Daylight allows you to return collections from complex queries on your model:

  API::Post.first.top_comments

Daylight packages API query details in one request when it can to lower the network overhead.

Daylight allows you to query for a record before initializing or creating it using ActiveRecord's familiar first_or_create and first_or_initialize methods.

  post = API::Post.new(slug: '100-best-albums-2014')
  post.author = API::User.find_or_create(username: 'reidmix')
  post.save

The last query to the database uses Rails' accepts_nested_attributes_for and the User could have easily been setup with find_or_initialize to reduce the number of server-side queries.

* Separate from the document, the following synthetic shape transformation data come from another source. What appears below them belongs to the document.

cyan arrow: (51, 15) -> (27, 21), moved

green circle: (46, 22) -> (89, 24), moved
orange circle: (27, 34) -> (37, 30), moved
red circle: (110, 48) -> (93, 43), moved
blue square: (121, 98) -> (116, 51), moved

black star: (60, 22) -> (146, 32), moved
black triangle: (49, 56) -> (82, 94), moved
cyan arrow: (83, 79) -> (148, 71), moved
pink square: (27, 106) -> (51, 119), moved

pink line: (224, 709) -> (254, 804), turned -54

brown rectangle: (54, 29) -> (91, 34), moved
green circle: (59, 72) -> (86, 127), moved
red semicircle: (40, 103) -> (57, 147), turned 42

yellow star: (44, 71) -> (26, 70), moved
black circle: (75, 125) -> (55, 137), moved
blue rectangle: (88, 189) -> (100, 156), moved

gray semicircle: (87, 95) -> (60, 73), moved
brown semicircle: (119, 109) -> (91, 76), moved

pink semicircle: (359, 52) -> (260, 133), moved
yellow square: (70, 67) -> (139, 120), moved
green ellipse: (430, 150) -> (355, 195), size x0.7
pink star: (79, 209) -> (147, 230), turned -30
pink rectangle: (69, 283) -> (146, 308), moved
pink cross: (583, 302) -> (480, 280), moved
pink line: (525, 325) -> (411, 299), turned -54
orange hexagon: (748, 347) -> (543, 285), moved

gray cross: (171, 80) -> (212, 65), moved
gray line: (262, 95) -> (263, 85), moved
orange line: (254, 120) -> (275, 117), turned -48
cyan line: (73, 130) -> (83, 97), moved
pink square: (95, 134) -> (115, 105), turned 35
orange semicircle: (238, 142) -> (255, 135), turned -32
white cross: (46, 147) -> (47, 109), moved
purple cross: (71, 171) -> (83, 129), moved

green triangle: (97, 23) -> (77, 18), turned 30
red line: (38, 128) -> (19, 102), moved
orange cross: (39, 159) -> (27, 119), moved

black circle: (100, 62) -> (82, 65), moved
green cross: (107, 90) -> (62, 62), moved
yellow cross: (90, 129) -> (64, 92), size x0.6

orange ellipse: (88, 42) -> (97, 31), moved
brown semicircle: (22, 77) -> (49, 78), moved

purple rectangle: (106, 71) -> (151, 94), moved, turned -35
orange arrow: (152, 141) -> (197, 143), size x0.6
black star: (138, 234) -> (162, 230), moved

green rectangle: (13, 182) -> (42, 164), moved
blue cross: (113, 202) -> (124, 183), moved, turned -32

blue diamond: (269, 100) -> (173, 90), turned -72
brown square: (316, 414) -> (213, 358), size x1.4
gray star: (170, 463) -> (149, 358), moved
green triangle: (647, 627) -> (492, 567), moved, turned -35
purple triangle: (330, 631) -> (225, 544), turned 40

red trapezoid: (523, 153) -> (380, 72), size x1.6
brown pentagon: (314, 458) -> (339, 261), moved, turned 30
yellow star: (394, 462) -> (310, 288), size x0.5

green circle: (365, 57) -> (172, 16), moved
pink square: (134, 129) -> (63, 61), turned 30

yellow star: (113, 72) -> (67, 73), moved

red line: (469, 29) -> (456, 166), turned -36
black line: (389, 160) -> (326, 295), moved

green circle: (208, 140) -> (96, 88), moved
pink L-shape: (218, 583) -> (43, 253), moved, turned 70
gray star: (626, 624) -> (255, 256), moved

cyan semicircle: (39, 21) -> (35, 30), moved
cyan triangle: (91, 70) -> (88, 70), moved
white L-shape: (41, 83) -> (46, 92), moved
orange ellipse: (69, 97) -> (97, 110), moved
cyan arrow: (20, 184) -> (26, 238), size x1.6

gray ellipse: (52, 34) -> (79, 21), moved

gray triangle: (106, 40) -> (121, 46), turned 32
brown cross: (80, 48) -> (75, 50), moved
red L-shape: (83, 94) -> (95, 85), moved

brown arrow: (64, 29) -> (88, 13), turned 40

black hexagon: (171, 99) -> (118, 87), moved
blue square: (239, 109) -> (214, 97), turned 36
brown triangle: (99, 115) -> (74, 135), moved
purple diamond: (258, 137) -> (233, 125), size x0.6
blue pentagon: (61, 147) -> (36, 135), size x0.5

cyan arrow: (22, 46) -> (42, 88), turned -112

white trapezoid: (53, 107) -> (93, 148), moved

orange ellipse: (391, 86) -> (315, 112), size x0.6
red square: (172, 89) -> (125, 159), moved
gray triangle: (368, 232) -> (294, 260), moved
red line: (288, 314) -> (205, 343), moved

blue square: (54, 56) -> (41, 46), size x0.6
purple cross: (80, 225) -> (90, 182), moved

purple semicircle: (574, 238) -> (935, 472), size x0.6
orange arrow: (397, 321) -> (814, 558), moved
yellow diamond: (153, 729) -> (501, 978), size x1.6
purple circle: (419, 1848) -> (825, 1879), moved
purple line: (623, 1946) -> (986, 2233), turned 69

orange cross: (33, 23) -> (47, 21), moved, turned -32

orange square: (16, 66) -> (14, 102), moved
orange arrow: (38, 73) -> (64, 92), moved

More information can be found in the Daylight Users Guide.

Getting Started

  1. Install Daylight both on your server and your client.

    gem install daylight
  2. On your server, add a rails initializer:

    require 'daylight/server'
  3. On your client, setup your API:

    Daylight::API.setup!(endpoint: 'http://localhost/')
  4. Use your client models to query your API!

Development

Ah, but we have to develop our API and client models:

  1. Develop your Rails models, controllers, and routes like you do today. Add a serializer for each model in the API. Daylight provides additions to simplify adding features to your controllers and routes.

  2. Develop your client models using Daylight's extensions to ActiveResource. Daylight provides Mocks to aid in full stack testing of your client models.

  3. Consider versioning your client models and distribute them using a gem. Daylight supports versioned APIs and has facilities available for your development.

  4. More information can be found on:

License

Daylight is released under the Apache License. First released on June 30th, 2014.